TABLE 7.3 EFFECT OF STUDY DESIGN ON DATA INTERPRETATION

Aspect of Study Design			Effect on Data Interpretation
How were the data originally collected?
	Specifically for research		Interpretation is facilitated by quality data collected according to an a priori protocol
	During routine clinical care		Interpretation is limited by the consistency, accuracy, availability, and completeness of the source records
	Database or data registry		Interpretation is limited by representativeness of the sample and the quality and completeness of data fields
Is the study experimental or observational?
	Experimental study with conditions under direct control of the investigator		Low potential for systematic error (bias); bias can be reduced further by randomization and masking (blinding)
		Observational study without intervention other than to record, classify, analyze	High potential for bias in sample selection, treatment assignment, measurement of exposures, and outcomes
Is there a comparison or control group?
	Comparative or controlled study with two or more groups		Permits analytic statements concerning efficacy, effectiveness, and association
	No comparison group present		Permits descriptive statements only, because of improvements from natural history and placebo effect
What is the direction of study inquiry?
	Subjects identified prior to an outcome or disease; future events recorded		Prospective design measures incidence (new events) and causality (if comparison group included)
	Subjects identified after an outcome or disease; past histories are examined		Retrospective design measures prevalence (existing events) and causality (if comparison group included)
	Subjects are identified at a single time point, regardless of outcome or disease		Cross-sectional design measures prevalence (existing events) and association (if comparison group included)

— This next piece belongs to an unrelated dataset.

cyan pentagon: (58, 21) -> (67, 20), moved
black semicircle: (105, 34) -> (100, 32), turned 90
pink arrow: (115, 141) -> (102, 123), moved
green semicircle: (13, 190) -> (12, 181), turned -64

TABLE 7.4 EXPLANATIONS FOR FAVORABLE OUTCOMES IN TREATMENT STUDIES

Explanation	Definition	Solution
Bias	Systematic variation of measurements from their true values; may be intentional or unintentional	Accurate, protocol-driven data collection
Chance	Random variation without apparent relation to other measurements or variables (e.g., getting lucky)	Control or comparison group
Natural history	Course of a disease from onset to resolution; may include relapse, remission, and spontaneous recovery	Control or comparison group
Regression to the mean	Symptom improvement independent of therapy, as sick patients return to a mean level after seeking care	Control or comparison group
Placebo effect	Beneficial effect caused by the expectation that the regimen will have an effect (e.g., power of suggestion)	Control or comparison group with placebo
Halo effect	Beneficial effect caused by the manner, attention, and caring of a provider during a medical encounter	Control or comparison group treated similarly
Confounding	Distortion of an effect by other prognostic factors or variables for which adjustments have not been made	Randomization or multivariate analysis
Allocation (susceptibility) bias	Beneficial effect caused by allocating subjects with less severe disease or better prognosis to treatment group	Randomization or comorbidity analysis
Ascertainment (detection) bias	Favoring the treatment group during outcome analysis (e.g., rounding up for treated subjects, down for controls)	Masked (blinded) outcome assessment

Without a control or comparison group, treatment effects cannot be distinguished from other causes of clinical change (Table 7.4) (9). Some of these causes are found in Figure 7.1, which depicts change in health status after a healing encounter as a complex interaction of three primary factors:

What was actually done. Specific effect(s) of therapy, including medications, surgery, physical manipulations, and alternative or integrative approaches.
What would have happened anyway. Spontaneous resolution, including natural history, random fluctuations in disease status, and regression to a mean symptom state.
What was imagined to be done. Placebo response, defined as a change in health status resulting from the symbolic significance attributed by the patient (or proxy) to the encounter itself (10).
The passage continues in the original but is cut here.